VOLUME XVI. Early National Literature, Part II; Later National Literature, Part I.

X. Thoreau

§ 6. The Experiment at Walden Pond

Apparently the suggestion as to the particular recess came from his friend, Channing, who writes,

  • I see nothing for you in this earth but that field which I once christened “Briars”; go out upon that, build yourself a hut, and there begin the grand process of devouring yourself alive.
  • Thoreau was a natural ascetic. He ate little flesh meat, but subsisted almost entirely on vegetable food; he drank nothing but water; he never married. He refers in a letter to a nameless lady who wished to marry him, and he calls the inverted courtship “tragic.” In the Age of Faith he would have fled to the wilderness for the same reason that he built his hut by Walden pond, in order to save his soul.

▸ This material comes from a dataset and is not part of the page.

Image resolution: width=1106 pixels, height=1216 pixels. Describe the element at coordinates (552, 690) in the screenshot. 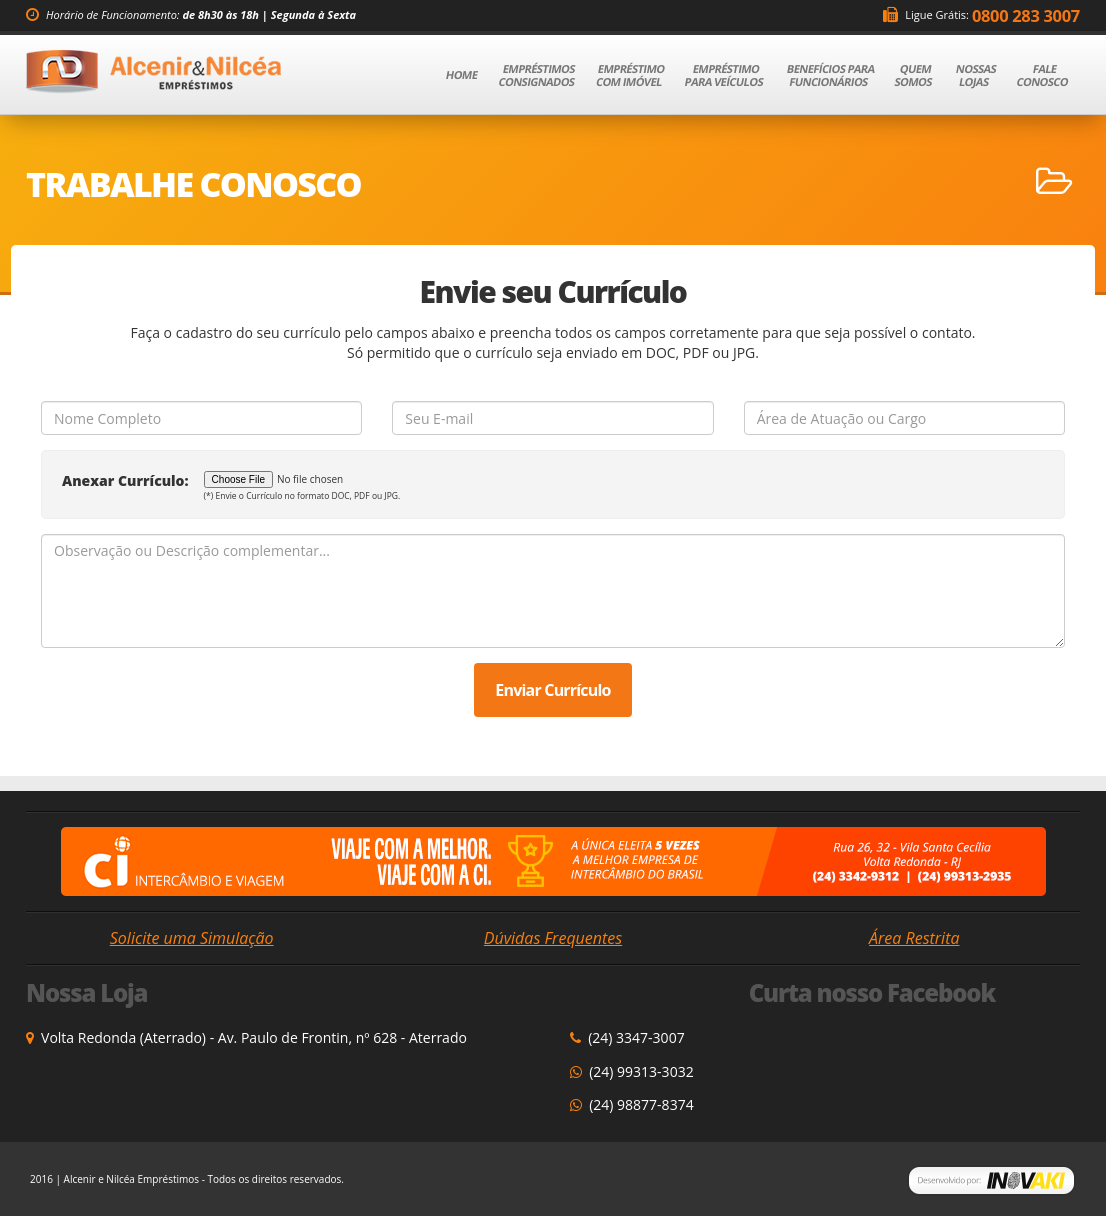 I see `Enviar Currículo` at that location.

Salvation for him meant escape from endless labour for the acquisition of useless things. By another paradox of his career, he freed himself from New England thrift by being still more thrifty. By denying himself and faring more scantily than his neighbours, he secured leisure for pursuits they could not comprehend. Thoreau is a prophet of the simple life, perhaps the first in America. He uses the very term.
  • I do believe in simplicity. When the mathematician would solve a difficult problem, he first frees the equation from all encumbrances, and reduces it to its simplest terms. So simplify the problem of life, distinguish the necessary and the real.

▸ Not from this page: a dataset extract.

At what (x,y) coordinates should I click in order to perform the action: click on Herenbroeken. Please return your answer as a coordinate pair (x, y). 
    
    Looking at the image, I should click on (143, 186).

  • He was preaching to his friend Blake what he had already practised. He had felled the pines with his borrowed axe, and dug his cellar, and built his
  • tight shingled and plastered house, ten feet wide by fifteen long, and eight feet posts, with a garret and a closet, a large window on each side, two trap-doors, one door at the end, and a brick fireplace opposite.

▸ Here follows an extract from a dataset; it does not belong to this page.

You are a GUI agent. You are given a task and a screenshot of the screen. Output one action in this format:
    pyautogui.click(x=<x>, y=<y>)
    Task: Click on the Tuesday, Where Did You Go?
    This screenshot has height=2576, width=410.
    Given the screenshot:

  • It was a little smaller than the room he occupied at Harvard. The materials cost less than twenty-nine dollars; and by cultivating beans and other vegetables he was able to support himself at an annual expense of a little more than eight dollars. This was removing the encumbrances from the equation, with a vengeance, but Thoreau could make a “dinner” of berries. The experiment lasted from March, 1845, until September, 1847, and then having satisfied himself that the thing could be done, he gave it up.